[GIVEN INFORMATION — start]

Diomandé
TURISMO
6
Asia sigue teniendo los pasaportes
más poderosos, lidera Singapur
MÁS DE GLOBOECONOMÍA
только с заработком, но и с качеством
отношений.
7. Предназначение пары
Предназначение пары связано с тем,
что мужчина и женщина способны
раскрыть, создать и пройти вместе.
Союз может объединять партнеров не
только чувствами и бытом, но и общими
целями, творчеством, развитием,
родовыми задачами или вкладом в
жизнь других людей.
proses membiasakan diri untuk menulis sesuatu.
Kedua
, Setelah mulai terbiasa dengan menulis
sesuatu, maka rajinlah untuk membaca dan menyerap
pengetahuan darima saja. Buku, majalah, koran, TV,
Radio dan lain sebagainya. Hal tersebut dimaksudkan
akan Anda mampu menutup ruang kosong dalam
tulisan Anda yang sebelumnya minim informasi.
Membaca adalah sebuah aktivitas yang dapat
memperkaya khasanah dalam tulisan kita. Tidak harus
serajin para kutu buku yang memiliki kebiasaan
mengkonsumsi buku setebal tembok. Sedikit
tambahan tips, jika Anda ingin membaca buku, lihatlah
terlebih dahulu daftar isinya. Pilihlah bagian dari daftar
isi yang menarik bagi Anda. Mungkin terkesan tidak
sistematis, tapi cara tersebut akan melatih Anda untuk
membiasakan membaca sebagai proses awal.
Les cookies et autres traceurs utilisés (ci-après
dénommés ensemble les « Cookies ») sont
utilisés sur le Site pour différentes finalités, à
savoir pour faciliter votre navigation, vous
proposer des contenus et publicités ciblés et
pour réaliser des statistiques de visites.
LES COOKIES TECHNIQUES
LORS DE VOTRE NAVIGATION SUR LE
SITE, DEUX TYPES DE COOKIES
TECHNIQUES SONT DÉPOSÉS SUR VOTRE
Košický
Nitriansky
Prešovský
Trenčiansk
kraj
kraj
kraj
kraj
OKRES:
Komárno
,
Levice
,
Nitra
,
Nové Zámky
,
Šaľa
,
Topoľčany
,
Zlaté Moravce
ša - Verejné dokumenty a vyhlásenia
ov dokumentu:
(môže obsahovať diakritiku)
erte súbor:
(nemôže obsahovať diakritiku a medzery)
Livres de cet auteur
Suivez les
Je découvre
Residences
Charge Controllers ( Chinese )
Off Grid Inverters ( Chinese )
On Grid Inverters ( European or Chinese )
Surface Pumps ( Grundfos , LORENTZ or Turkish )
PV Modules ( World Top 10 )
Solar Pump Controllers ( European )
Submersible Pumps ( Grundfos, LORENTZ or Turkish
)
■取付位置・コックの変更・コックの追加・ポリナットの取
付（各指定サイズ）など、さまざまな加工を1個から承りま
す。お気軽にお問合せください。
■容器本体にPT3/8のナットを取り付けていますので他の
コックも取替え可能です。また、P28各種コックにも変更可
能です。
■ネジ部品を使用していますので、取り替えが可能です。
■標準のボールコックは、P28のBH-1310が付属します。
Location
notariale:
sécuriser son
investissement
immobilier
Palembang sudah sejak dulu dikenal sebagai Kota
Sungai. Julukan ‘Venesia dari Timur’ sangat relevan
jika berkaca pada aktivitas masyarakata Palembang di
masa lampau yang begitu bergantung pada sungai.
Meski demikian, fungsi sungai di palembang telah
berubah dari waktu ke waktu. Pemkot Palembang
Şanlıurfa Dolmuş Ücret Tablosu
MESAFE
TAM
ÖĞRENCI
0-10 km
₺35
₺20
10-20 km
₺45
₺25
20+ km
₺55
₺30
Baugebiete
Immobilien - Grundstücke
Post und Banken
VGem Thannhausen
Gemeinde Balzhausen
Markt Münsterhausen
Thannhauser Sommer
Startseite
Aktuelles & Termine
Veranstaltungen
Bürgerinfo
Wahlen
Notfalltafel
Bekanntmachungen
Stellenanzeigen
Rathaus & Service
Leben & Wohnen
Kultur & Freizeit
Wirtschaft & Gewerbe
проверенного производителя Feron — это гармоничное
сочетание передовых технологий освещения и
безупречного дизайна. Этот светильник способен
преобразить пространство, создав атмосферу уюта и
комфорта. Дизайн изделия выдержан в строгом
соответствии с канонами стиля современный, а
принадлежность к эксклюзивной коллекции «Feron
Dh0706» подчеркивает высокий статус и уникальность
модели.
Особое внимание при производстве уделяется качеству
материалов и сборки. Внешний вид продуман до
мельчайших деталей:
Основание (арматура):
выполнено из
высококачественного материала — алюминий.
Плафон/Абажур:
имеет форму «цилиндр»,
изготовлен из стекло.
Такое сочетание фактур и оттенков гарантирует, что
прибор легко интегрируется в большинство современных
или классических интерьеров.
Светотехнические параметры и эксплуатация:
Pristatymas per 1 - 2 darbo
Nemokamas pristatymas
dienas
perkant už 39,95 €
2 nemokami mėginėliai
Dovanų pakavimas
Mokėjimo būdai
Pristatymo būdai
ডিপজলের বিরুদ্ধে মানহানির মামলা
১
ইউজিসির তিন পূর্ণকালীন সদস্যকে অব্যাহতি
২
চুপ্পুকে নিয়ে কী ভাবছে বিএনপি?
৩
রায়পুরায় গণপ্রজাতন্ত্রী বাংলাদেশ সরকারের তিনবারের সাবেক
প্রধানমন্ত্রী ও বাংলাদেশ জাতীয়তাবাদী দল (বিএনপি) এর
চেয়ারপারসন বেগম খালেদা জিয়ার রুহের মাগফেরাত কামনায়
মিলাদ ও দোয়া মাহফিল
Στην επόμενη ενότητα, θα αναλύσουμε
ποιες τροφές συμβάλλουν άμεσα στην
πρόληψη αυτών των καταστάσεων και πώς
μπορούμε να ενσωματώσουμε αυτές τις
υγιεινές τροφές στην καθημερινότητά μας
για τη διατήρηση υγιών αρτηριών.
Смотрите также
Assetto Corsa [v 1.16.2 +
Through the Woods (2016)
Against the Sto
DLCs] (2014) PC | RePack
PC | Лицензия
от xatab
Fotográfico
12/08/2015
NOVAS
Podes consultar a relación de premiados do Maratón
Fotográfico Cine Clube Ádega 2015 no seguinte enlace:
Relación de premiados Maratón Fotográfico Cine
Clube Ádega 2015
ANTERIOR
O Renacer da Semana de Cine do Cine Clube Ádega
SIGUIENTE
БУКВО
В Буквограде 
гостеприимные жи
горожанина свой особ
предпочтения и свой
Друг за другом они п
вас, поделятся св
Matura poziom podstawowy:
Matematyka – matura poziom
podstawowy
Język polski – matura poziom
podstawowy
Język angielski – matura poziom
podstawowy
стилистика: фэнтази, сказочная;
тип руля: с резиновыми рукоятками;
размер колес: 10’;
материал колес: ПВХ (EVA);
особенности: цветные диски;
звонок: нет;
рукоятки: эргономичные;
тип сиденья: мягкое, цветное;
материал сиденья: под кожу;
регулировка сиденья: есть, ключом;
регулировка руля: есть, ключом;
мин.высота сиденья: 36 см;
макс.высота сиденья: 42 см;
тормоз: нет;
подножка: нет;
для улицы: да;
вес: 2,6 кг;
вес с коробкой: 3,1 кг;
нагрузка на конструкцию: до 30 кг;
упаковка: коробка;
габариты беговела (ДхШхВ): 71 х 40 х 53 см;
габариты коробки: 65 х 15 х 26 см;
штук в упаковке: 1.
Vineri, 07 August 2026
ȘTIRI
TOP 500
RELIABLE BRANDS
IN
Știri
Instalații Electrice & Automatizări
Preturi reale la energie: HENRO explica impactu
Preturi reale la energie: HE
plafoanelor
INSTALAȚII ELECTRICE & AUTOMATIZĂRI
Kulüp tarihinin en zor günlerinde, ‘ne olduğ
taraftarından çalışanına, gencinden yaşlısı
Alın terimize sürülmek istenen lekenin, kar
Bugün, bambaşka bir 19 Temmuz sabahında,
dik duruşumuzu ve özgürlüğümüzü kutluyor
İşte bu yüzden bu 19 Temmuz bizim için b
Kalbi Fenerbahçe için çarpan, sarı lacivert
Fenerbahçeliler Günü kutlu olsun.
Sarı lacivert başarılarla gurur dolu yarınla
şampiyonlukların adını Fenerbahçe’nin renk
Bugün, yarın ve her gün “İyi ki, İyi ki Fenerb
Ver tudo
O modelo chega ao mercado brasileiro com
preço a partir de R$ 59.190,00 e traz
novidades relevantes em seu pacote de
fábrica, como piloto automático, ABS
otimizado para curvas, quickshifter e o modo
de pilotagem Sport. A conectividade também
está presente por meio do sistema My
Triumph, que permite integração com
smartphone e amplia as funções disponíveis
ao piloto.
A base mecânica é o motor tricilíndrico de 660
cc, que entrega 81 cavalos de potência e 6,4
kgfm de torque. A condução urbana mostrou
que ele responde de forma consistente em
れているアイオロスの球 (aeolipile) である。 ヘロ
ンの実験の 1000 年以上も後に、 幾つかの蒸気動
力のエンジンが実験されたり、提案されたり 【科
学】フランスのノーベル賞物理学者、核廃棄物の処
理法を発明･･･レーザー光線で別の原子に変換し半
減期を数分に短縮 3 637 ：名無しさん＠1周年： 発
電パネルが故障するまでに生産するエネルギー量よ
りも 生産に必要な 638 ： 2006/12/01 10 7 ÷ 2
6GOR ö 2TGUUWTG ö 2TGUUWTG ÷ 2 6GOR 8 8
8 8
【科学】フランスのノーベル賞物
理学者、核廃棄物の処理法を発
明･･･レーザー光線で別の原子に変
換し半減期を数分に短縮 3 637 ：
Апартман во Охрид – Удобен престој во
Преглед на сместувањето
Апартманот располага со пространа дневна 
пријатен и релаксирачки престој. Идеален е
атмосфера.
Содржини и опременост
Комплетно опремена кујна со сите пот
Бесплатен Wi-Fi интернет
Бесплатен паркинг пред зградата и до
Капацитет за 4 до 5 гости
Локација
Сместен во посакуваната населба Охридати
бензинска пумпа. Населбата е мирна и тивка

[GIVEN INFORMATION — finish]

- TASK TO COMPLETE
Leave out every line above except those from the line with "memperkaya khasanah dalam" up to and including the line with "proposer des contenus et publicités ciblés et", and copy those exactly.

- SOLUTION TO THE PROBLEM
memperkaya khasanah dalam tulisan kita. Tidak harus
serajin para kutu buku yang memiliki kebiasaan
mengkonsumsi buku setebal tembok. Sedikit
tambahan tips, jika Anda ingin membaca buku, lihatlah
terlebih dahulu daftar isinya. Pilihlah bagian dari daftar
isi yang menarik bagi Anda. Mungkin terkesan tidak
sistematis, tapi cara tersebut akan melatih Anda untuk
membiasakan membaca sebagai proses awal.
Les cookies et autres traceurs utilisés (ci-après
dénommés ensemble les « Cookies ») sont
utilisés sur le Site pour différentes finalités, à
savoir pour faciliter votre navigation, vous
proposer des contenus et publicités ciblés et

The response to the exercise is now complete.